__Extracted data entries__
::::

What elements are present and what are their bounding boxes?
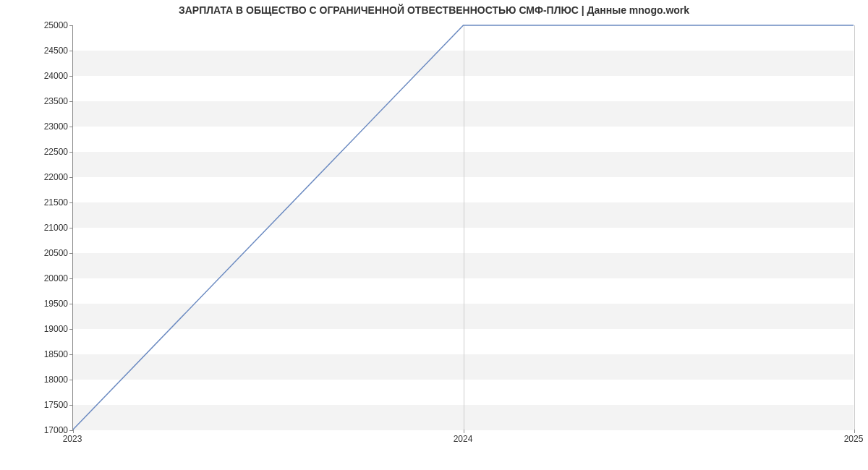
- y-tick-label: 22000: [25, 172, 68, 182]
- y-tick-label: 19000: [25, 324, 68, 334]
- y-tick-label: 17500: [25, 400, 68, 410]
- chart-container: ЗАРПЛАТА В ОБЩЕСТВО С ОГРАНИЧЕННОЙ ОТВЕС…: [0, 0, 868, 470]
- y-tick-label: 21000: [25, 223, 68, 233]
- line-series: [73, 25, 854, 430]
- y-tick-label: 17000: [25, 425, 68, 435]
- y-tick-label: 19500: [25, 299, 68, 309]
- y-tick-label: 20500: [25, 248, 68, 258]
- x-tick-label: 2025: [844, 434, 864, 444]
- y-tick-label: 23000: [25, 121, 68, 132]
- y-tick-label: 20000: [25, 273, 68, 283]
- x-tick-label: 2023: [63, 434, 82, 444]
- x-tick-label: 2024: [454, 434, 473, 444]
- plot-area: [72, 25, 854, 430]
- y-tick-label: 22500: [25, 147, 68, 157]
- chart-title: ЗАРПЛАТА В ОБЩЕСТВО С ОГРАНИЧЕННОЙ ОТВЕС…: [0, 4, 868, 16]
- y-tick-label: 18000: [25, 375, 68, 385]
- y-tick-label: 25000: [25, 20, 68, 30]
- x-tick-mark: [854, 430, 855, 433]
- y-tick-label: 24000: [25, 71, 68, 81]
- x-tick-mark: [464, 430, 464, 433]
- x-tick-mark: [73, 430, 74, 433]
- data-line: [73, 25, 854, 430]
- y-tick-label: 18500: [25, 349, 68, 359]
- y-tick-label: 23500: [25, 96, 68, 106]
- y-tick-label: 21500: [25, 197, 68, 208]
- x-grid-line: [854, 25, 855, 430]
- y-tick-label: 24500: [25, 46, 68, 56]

::::

__Assigned task__
Your answer must be the entries written out word for word, without their pictures.

__Result__
What elements are present and what are their bounding boxes?
- y-tick-label: 22000: [25, 172, 68, 182]
- y-tick-label: 19000: [25, 324, 68, 334]
- y-tick-label: 17500: [25, 400, 68, 410]
- chart-container: ЗАРПЛАТА В ОБЩЕСТВО С ОГРАНИЧЕННОЙ ОТВЕС…: [0, 0, 868, 470]
- y-tick-label: 21000: [25, 223, 68, 233]
- line-series: [73, 25, 854, 430]
- y-tick-label: 17000: [25, 425, 68, 435]
- y-tick-label: 19500: [25, 299, 68, 309]
- y-tick-label: 20500: [25, 248, 68, 258]
- x-tick-label: 2025: [844, 434, 864, 444]
- y-tick-label: 23000: [25, 121, 68, 132]
- y-tick-label: 20000: [25, 273, 68, 283]
- x-tick-label: 2023: [63, 434, 82, 444]
- x-tick-label: 2024: [454, 434, 473, 444]
- plot-area: [72, 25, 854, 430]
- y-tick-label: 22500: [25, 147, 68, 157]
- chart-title: ЗАРПЛАТА В ОБЩЕСТВО С ОГРАНИЧЕННОЙ ОТВЕС…: [0, 4, 868, 16]
- y-tick-label: 18000: [25, 375, 68, 385]
- y-tick-label: 25000: [25, 20, 68, 30]
- x-tick-mark: [854, 430, 855, 433]
- y-tick-label: 24000: [25, 71, 68, 81]
- x-tick-mark: [464, 430, 464, 433]
- x-tick-mark: [73, 430, 74, 433]
- data-line: [73, 25, 854, 430]
- y-tick-label: 18500: [25, 349, 68, 359]
- y-tick-label: 23500: [25, 96, 68, 106]
- y-tick-label: 21500: [25, 197, 68, 208]
- x-grid-line: [854, 25, 855, 430]
- y-tick-label: 24500: [25, 46, 68, 56]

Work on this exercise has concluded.